*** Opening Data supplied ***

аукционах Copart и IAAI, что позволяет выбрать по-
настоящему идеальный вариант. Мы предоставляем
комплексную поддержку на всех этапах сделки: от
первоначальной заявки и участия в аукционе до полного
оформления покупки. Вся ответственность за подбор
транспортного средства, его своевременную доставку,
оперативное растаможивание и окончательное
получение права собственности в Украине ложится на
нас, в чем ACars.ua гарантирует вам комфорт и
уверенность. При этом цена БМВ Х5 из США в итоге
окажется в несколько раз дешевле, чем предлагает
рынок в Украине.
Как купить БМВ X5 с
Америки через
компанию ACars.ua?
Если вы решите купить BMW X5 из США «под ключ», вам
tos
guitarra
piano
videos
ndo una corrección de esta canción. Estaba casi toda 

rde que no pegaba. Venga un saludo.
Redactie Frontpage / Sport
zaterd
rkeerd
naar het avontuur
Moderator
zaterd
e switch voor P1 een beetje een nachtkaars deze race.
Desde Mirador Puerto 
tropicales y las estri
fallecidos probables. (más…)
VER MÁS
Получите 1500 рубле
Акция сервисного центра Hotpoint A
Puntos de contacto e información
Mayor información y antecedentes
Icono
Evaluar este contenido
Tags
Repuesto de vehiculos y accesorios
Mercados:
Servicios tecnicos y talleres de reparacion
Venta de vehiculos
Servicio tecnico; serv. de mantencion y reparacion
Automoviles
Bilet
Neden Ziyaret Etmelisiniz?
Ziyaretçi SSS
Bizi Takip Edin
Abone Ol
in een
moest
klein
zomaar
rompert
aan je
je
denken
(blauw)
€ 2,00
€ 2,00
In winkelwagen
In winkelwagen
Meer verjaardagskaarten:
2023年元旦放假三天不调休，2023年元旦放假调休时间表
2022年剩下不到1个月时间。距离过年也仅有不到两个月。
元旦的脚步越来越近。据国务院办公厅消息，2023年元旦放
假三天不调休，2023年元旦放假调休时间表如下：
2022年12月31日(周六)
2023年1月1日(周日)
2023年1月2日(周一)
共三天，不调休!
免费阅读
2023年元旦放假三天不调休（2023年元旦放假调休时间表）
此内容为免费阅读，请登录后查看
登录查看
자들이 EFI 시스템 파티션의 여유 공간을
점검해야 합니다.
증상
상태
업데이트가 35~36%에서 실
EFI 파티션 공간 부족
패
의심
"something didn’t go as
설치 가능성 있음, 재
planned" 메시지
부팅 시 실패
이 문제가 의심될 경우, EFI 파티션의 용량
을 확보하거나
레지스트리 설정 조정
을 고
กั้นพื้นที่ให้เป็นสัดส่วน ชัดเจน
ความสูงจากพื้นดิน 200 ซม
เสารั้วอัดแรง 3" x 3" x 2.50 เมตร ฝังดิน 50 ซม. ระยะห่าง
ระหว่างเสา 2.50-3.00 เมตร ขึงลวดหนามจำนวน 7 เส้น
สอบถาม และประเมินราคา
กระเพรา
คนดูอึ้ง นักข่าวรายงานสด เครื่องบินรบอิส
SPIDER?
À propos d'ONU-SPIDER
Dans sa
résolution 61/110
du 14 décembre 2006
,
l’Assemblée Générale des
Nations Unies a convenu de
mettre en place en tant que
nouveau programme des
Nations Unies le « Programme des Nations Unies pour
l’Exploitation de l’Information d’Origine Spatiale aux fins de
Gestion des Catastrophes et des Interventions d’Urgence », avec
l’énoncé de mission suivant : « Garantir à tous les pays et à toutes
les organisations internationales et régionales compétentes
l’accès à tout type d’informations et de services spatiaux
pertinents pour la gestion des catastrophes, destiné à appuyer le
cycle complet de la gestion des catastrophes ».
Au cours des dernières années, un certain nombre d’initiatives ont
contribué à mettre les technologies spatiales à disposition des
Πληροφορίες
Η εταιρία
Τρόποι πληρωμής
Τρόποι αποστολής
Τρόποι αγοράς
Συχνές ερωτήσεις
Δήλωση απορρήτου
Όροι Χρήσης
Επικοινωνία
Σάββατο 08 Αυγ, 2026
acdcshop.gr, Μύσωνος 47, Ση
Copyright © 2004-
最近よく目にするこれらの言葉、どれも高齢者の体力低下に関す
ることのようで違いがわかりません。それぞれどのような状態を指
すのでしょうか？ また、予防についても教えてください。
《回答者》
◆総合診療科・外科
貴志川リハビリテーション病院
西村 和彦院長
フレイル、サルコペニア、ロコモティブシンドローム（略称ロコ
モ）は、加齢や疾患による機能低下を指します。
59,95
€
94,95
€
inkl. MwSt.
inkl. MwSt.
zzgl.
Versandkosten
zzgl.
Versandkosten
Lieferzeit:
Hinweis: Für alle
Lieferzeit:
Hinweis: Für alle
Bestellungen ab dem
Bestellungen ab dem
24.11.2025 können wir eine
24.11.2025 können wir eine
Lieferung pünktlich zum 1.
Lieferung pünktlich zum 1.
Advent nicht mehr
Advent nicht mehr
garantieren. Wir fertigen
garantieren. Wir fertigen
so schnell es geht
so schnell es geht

*** Closing Data supplied ***

> **Work instructions**:
The full set of entries above has to be restated exactly.

> **Task solution**:
аукционах Copart и IAAI, что позволяет выбрать по-
настоящему идеальный вариант. Мы предоставляем
комплексную поддержку на всех этапах сделки: от
первоначальной заявки и участия в аукционе до полного
оформления покупки. Вся ответственность за подбор
транспортного средства, его своевременную доставку,
оперативное растаможивание и окончательное
получение права собственности в Украине ложится на
нас, в чем ACars.ua гарантирует вам комфорт и
уверенность. При этом цена БМВ Х5 из США в итоге
окажется в несколько раз дешевле, чем предлагает
рынок в Украине.
Как купить БМВ X5 с
Америки через
компанию ACars.ua?
Если вы решите купить BMW X5 из США «под ключ», вам
tos
guitarra
piano
videos
ndo una corrección de esta canción. Estaba casi toda 

rde que no pegaba. Venga un saludo.
Redactie Frontpage / Sport
zaterd
rkeerd
naar het avontuur
Moderator
zaterd
e switch voor P1 een beetje een nachtkaars deze race.
Desde Mirador Puerto 
tropicales y las estri
fallecidos probables. (más…)
VER MÁS
Получите 1500 рубле
Акция сервисного центра Hotpoint A
Puntos de contacto e información
Mayor información y antecedentes
Icono
Evaluar este contenido
Tags
Repuesto de vehiculos y accesorios
Mercados:
Servicios tecnicos y talleres de reparacion
Venta de vehiculos
Servicio tecnico; serv. de mantencion y reparacion
Automoviles
Bilet
Neden Ziyaret Etmelisiniz?
Ziyaretçi SSS
Bizi Takip Edin
Abone Ol
in een
moest
klein
zomaar
rompert
aan je
je
denken
(blauw)
€ 2,00
€ 2,00
In winkelwagen
In winkelwagen
Meer verjaardagskaarten:
2023年元旦放假三天不调休，2023年元旦放假调休时间表
2022年剩下不到1个月时间。距离过年也仅有不到两个月。
元旦的脚步越来越近。据国务院办公厅消息，2023年元旦放
假三天不调休，2023年元旦放假调休时间表如下：
2022年12月31日(周六)
2023年1月1日(周日)
2023年1月2日(周一)
共三天，不调休!
免费阅读
2023年元旦放假三天不调休（2023年元旦放假调休时间表）
此内容为免费阅读，请登录后查看
登录查看
자들이 EFI 시스템 파티션의 여유 공간을
점검해야 합니다.
증상
상태
업데이트가 35~36%에서 실
EFI 파티션 공간 부족
패
의심
"something didn’t go as
설치 가능성 있음, 재
planned" 메시지
부팅 시 실패
이 문제가 의심될 경우, EFI 파티션의 용량
을 확보하거나
레지스트리 설정 조정
을 고
กั้นพื้นที่ให้เป็นสัดส่วน ชัดเจน
ความสูงจากพื้นดิน 200 ซม
เสารั้วอัดแรง 3" x 3" x 2.50 เมตร ฝังดิน 50 ซม. ระยะห่าง
ระหว่างเสา 2.50-3.00 เมตร ขึงลวดหนามจำนวน 7 เส้น
สอบถาม และประเมินราคา
กระเพรา
คนดูอึ้ง นักข่าวรายงานสด เครื่องบินรบอิส
SPIDER?
À propos d'ONU-SPIDER
Dans sa
résolution 61/110
du 14 décembre 2006
,
l’Assemblée Générale des
Nations Unies a convenu de
mettre en place en tant que
nouveau programme des
Nations Unies le « Programme des Nations Unies pour
l’Exploitation de l’Information d’Origine Spatiale aux fins de
Gestion des Catastrophes et des Interventions d’Urgence », avec
l’énoncé de mission suivant : « Garantir à tous les pays et à toutes
les organisations internationales et régionales compétentes
l’accès à tout type d’informations et de services spatiaux
pertinents pour la gestion des catastrophes, destiné à appuyer le
cycle complet de la gestion des catastrophes ».
Au cours des dernières années, un certain nombre d’initiatives ont
contribué à mettre les technologies spatiales à disposition des
Πληροφορίες
Η εταιρία
Τρόποι πληρωμής
Τρόποι αποστολής
Τρόποι αγοράς
Συχνές ερωτήσεις
Δήλωση απορρήτου
Όροι Χρήσης
Επικοινωνία
Σάββατο 08 Αυγ, 2026
acdcshop.gr, Μύσωνος 47, Ση
Copyright © 2004-
最近よく目にするこれらの言葉、どれも高齢者の体力低下に関す
ることのようで違いがわかりません。それぞれどのような状態を指
すのでしょうか？ また、予防についても教えてください。
《回答者》
◆総合診療科・外科
貴志川リハビリテーション病院
西村 和彦院長
フレイル、サルコペニア、ロコモティブシンドローム（略称ロコ
モ）は、加齢や疾患による機能低下を指します。
59,95
€
94,95
€
inkl. MwSt.
inkl. MwSt.
zzgl.
Versandkosten
zzgl.
Versandkosten
Lieferzeit:
Hinweis: Für alle
Lieferzeit:
Hinweis: Für alle
Bestellungen ab dem
Bestellungen ab dem
24.11.2025 können wir eine
24.11.2025 können wir eine
Lieferung pünktlich zum 1.
Lieferung pünktlich zum 1.
Advent nicht mehr
Advent nicht mehr
garantieren. Wir fertigen
garantieren. Wir fertigen
so schnell es geht
so schnell es geht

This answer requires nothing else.